異性と関わりたくない…ハラスメントが拡大する「快適な社会」の代償
(御田寺圭, 現代ビジネス, 2018-12-20)
https://gendai.ismedia.jp/articles/-/58951

現実化する「ハラミ会」

2018年11月ごろのことだ。インターネットで突如として「ハラミ会」なるワードが大きな話題と
なった。「ハラミ」の単語から連想されたかもしれないが、焼肉を楽しむ同好会のことではない。

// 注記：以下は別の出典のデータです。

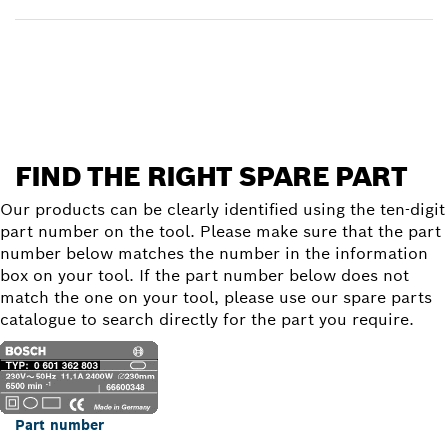
Find a spare part
FIND THE RIGHT SPARE PART
Our products can be clearly identified using the ten-digit
part number on the tool. Please make sure that the part
number below matches the number in the information
box on your tool. If the part number below does not
match the one on your tool, please use our spare parts
catalogue to search directly for the part you require.
Part number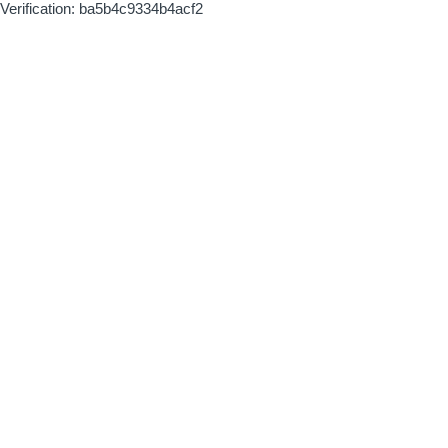
Verification: ba5b4c9334b4acf2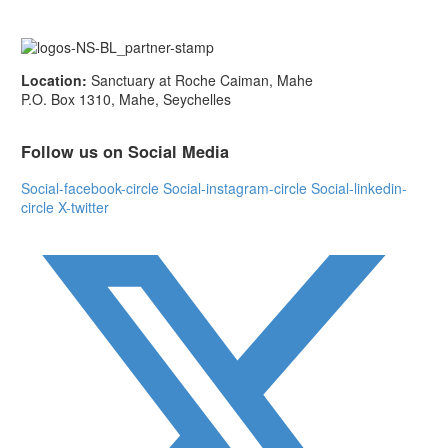
Location:
Sanctuary at Roche Caiman, Mahe
P.O. Box 1310, Mahe, Seychelles
Follow us on Social Media
Social-facebook-circle
Social-instagram-circle
Social-linkedin-
circle
X-twitter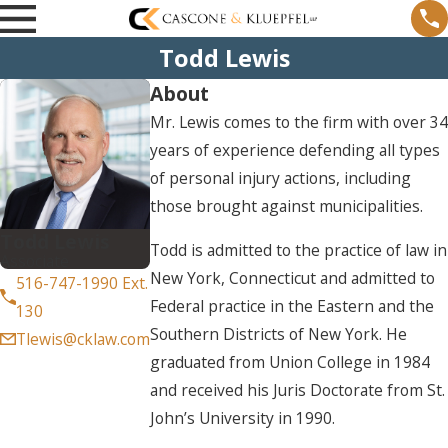
Todd Lewis
About
Mr. Lewis comes to the firm with over 34
years of experience defending all types
of personal injury actions, including
those brought against municipalities.
Todd Lewis
Todd is admitted to the practice of law in
Associate
New York, Connecticut and admitted to
516-747-1990 Ext.
Federal practice in the Eastern and the
130
Southern Districts of New York. He
Tlewis@cklaw.com
graduated from Union College in 1984
and received his Juris Doctorate from St.
John’s University in 1990.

ハラミ会の正体とは、『モトカレマニア』(瀧波ユカリ著)という漫画のワンシーンに登場した
「ハラスメントを未然に防ぐ会」のことだ。女性と食事や酒の席を設けてうっかりセクハラをして
しまうことをなくすため、女性を交えての会合そのものを行わない男性会社員のグループが、
そのように自称している。

「ハラミ会」のメンバーである男たちの過剰反応ともいえる滑稽な姿は、「セクハラに敏感な
社会」を皮肉ったフィクションのように受け止められたようだ。しかしこれはけっして笑いごと
ではなく、いま実際に社会はフィクションを追い越しつつある。

現代社会では、人々はあまり深い関係でない他者のことを、社会的・経済的な観点から
「リスク」とみなすようになってきている。異性に対する意に添わない声かけが、往々にして
「ハラスメント(嫌がらせ、加害)」として回収されうるものとなってしまったことは、その典型的
な事例のひとつだろう。

「他人とコミュニケーションをとったばかりに、意図せず加害者になってしまうリスク」を避ける
最善の方法は、「そもそも他人とお近づきにならないこと、他人とコミュニケーションをとらない
こと」だ――そう考える人が現れるのも無理はない。冗談でいっているわけではなく、本当に
「他人(とくに異性)と関わるとロクなことにならない」という時代がやってきつつある。